Dataset excerpts
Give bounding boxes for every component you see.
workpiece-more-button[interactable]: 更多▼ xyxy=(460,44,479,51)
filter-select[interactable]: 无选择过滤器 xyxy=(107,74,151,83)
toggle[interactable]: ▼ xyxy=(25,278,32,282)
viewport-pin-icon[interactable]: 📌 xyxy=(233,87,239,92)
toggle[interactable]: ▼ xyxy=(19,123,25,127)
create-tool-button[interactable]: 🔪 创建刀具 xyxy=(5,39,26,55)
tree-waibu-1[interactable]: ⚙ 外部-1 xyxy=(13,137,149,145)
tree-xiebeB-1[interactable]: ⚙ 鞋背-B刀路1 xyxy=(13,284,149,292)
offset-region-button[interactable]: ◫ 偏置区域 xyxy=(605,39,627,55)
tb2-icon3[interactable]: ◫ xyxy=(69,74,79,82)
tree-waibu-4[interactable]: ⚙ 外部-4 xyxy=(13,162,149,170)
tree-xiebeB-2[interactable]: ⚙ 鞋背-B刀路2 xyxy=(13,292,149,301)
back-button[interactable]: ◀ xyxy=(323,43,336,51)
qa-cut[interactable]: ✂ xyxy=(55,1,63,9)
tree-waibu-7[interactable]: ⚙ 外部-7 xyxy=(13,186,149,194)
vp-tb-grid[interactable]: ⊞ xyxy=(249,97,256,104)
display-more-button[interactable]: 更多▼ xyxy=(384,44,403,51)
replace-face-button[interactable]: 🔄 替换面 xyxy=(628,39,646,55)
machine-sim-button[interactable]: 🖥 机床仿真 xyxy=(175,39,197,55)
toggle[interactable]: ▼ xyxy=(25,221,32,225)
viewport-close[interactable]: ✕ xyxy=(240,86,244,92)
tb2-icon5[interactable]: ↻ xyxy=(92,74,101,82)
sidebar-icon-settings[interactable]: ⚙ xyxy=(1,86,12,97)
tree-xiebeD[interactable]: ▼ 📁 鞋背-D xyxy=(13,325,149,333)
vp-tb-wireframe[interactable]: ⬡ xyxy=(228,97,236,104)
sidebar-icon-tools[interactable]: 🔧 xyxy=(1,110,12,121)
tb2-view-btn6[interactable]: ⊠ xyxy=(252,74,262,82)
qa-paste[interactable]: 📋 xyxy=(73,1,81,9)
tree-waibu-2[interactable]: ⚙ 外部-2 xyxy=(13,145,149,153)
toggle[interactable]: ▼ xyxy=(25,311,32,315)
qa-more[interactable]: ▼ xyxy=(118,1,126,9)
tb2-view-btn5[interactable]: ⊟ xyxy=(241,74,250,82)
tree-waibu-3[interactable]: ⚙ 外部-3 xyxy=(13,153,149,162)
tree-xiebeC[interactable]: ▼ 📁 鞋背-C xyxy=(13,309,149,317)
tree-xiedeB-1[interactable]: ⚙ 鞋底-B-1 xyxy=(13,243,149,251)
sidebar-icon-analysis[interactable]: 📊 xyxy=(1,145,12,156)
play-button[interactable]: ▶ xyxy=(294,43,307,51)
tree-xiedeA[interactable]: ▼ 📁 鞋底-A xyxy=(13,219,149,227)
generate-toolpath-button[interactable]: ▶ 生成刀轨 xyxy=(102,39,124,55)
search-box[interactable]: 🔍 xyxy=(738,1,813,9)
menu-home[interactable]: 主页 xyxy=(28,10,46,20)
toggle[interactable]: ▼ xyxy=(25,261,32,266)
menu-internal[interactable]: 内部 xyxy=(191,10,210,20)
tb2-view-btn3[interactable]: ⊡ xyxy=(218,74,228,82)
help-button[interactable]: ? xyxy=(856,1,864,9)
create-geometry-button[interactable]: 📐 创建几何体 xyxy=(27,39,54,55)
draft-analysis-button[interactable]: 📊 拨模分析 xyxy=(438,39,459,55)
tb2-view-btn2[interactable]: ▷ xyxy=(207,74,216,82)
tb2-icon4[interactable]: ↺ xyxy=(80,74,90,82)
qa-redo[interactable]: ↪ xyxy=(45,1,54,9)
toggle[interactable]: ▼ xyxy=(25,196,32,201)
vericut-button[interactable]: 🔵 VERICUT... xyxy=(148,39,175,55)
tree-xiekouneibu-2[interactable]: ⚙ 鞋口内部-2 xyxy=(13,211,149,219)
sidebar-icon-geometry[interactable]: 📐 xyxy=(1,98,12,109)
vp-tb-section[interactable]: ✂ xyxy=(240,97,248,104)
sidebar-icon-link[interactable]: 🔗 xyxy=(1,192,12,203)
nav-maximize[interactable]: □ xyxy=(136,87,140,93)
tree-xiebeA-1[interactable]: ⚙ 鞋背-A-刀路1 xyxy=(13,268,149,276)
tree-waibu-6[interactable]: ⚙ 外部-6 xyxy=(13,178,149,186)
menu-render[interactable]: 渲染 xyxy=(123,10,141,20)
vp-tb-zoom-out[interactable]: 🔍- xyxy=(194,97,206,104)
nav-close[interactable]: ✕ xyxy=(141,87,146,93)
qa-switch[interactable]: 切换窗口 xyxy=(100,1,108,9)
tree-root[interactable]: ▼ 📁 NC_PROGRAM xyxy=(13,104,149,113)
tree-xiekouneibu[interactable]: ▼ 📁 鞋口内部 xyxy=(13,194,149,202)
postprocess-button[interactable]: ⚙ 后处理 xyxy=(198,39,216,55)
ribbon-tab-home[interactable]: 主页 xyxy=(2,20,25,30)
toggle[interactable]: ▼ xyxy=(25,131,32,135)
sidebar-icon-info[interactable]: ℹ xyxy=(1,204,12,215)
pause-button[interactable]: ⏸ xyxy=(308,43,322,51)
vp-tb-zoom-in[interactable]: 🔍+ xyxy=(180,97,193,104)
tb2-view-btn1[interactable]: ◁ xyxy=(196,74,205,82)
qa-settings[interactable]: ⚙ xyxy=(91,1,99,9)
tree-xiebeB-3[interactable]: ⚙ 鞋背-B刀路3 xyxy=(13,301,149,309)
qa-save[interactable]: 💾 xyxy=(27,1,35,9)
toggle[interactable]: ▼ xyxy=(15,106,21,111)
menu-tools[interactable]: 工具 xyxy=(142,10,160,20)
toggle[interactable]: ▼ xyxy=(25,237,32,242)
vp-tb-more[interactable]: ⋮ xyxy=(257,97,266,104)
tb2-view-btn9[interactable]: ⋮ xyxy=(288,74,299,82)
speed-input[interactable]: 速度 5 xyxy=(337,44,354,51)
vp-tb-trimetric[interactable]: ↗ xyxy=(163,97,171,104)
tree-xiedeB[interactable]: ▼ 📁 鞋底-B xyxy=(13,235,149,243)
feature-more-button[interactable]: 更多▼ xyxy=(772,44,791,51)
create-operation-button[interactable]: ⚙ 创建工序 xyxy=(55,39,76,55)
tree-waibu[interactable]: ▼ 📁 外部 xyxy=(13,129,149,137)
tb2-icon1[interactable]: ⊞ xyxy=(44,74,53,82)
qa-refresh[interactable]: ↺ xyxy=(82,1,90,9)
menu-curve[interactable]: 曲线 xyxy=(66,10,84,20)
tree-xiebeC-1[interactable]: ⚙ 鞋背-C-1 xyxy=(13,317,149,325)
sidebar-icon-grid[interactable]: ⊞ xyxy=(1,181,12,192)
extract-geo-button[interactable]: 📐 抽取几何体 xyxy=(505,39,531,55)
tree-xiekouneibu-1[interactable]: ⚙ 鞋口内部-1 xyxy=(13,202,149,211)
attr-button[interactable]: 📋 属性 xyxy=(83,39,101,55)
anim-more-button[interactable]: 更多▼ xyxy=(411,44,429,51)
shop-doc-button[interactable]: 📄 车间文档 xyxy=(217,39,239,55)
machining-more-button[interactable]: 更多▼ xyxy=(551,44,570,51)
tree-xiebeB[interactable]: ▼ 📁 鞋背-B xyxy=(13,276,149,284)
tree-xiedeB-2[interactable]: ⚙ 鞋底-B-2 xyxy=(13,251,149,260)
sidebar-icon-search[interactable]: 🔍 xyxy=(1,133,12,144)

### [TASK TO CARRY OUT]
Your answer must be a single number: the count of lines in the records that include "xiebeC".

### [COMPLETED EXERCISE]
2